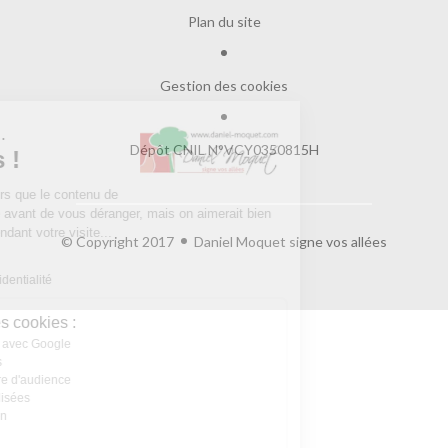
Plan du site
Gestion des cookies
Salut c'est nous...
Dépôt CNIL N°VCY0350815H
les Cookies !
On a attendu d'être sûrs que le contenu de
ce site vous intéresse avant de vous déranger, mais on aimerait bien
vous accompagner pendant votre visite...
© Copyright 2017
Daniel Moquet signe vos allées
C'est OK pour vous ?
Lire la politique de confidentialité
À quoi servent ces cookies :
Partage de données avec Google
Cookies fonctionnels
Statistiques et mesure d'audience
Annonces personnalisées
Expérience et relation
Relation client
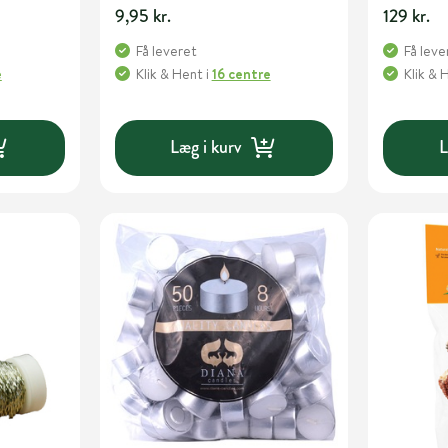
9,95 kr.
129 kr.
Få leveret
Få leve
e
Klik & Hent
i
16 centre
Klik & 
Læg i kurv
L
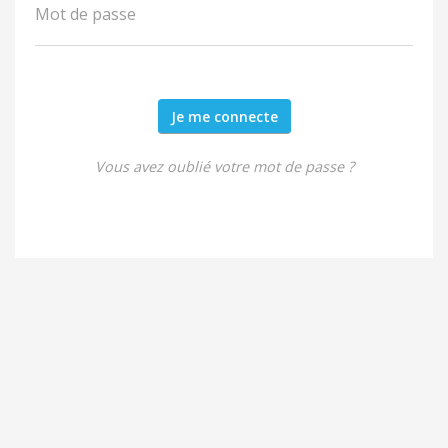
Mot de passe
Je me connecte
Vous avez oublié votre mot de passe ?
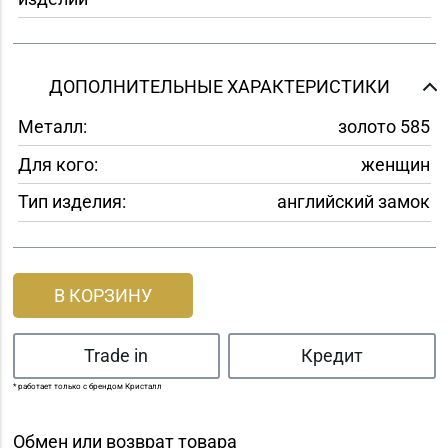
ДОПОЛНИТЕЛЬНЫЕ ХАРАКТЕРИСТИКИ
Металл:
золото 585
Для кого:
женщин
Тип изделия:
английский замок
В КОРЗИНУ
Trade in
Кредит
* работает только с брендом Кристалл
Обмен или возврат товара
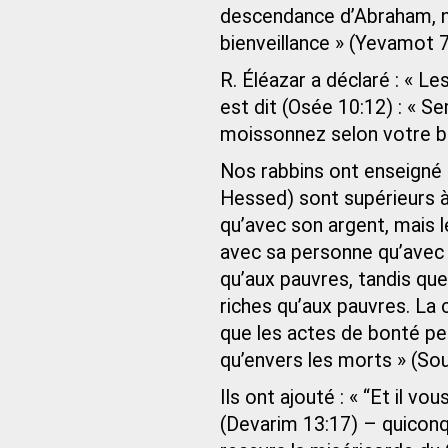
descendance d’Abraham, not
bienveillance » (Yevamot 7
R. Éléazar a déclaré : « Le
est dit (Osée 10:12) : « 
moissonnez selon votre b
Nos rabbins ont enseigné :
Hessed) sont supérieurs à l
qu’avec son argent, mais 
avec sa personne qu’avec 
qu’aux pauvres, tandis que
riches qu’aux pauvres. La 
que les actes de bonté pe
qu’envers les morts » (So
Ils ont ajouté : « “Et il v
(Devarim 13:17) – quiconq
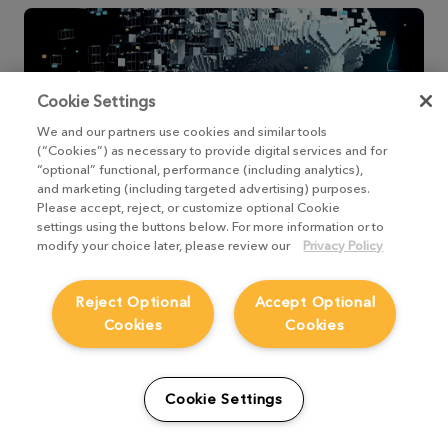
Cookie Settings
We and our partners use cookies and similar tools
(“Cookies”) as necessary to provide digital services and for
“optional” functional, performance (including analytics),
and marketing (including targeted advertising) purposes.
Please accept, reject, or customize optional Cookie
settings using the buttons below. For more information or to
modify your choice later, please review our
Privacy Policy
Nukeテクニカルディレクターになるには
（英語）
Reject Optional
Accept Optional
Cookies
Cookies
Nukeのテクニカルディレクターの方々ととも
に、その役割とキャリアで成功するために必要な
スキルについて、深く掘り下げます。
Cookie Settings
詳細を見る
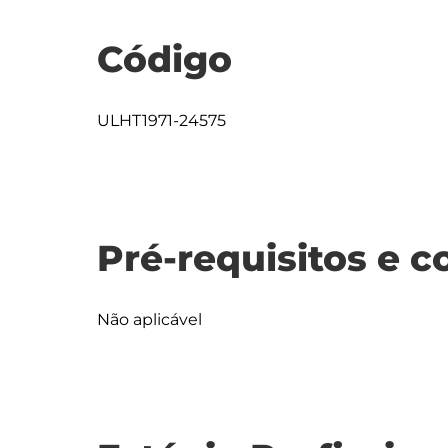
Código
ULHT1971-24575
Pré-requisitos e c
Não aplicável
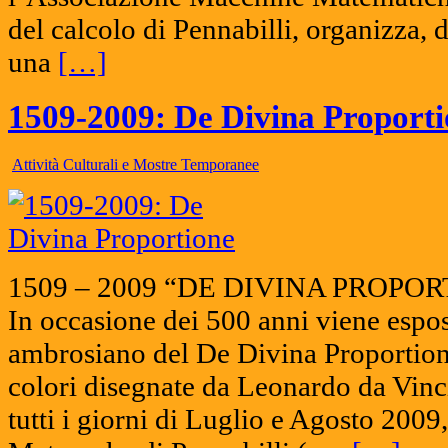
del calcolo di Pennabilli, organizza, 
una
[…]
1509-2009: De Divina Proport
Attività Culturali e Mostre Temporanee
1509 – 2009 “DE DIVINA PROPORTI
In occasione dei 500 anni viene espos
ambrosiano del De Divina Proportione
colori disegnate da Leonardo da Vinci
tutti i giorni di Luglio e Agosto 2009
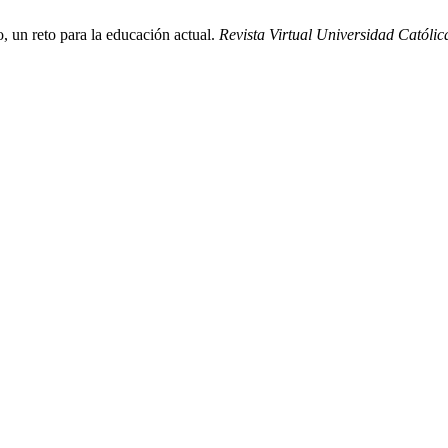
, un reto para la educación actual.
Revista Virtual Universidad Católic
^^^^^^^^^^^^^^^^
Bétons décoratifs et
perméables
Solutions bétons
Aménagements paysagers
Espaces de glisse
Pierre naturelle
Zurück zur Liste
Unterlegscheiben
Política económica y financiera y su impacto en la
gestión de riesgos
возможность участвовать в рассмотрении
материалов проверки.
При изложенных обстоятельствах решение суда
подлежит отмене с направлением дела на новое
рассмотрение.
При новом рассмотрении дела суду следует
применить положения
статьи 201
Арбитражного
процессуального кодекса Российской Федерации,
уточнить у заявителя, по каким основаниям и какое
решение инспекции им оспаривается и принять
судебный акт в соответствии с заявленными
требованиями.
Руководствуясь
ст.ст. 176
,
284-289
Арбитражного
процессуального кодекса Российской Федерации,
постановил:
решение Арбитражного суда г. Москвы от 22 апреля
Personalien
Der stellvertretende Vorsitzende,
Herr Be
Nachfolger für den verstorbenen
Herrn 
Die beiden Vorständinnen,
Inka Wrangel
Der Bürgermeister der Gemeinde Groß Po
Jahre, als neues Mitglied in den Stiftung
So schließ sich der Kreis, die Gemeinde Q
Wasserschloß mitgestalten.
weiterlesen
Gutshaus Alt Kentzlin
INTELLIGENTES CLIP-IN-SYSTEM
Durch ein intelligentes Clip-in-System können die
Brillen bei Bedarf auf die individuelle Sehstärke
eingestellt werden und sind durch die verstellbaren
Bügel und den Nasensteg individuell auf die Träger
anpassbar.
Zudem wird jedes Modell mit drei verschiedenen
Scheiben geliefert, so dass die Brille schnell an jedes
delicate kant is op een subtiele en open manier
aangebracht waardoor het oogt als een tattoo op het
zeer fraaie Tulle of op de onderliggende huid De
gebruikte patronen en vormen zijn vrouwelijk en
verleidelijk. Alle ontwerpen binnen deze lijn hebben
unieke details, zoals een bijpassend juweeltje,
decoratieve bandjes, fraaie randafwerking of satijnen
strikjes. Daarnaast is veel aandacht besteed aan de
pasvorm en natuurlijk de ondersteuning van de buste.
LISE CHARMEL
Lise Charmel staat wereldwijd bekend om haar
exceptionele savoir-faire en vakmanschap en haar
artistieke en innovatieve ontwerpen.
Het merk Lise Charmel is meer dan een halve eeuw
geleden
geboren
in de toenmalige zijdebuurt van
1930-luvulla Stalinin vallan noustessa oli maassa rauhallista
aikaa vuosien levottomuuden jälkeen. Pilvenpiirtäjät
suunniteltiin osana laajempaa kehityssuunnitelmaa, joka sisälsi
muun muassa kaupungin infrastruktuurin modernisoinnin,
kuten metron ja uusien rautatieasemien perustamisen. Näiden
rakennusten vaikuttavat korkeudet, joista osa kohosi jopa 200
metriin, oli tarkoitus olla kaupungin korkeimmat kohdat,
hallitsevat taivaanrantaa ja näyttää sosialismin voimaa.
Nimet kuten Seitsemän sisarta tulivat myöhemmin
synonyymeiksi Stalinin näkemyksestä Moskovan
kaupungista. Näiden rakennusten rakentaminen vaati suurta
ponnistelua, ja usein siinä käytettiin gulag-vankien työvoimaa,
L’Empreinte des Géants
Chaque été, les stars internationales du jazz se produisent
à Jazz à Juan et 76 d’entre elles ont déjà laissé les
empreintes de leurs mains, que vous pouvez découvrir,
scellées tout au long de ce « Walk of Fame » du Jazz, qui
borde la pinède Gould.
^^^^^^^^^^^^^^^^
▶ **What you are asked to do**
Out of the data above, return each line where the word "rakennusten" can be found.

▶ **Expected answer**
rakennusten vaikuttavat korkeudet, joista osa kohosi jopa 200
kaupungista. Näiden rakennusten rakentaminen vaati suurta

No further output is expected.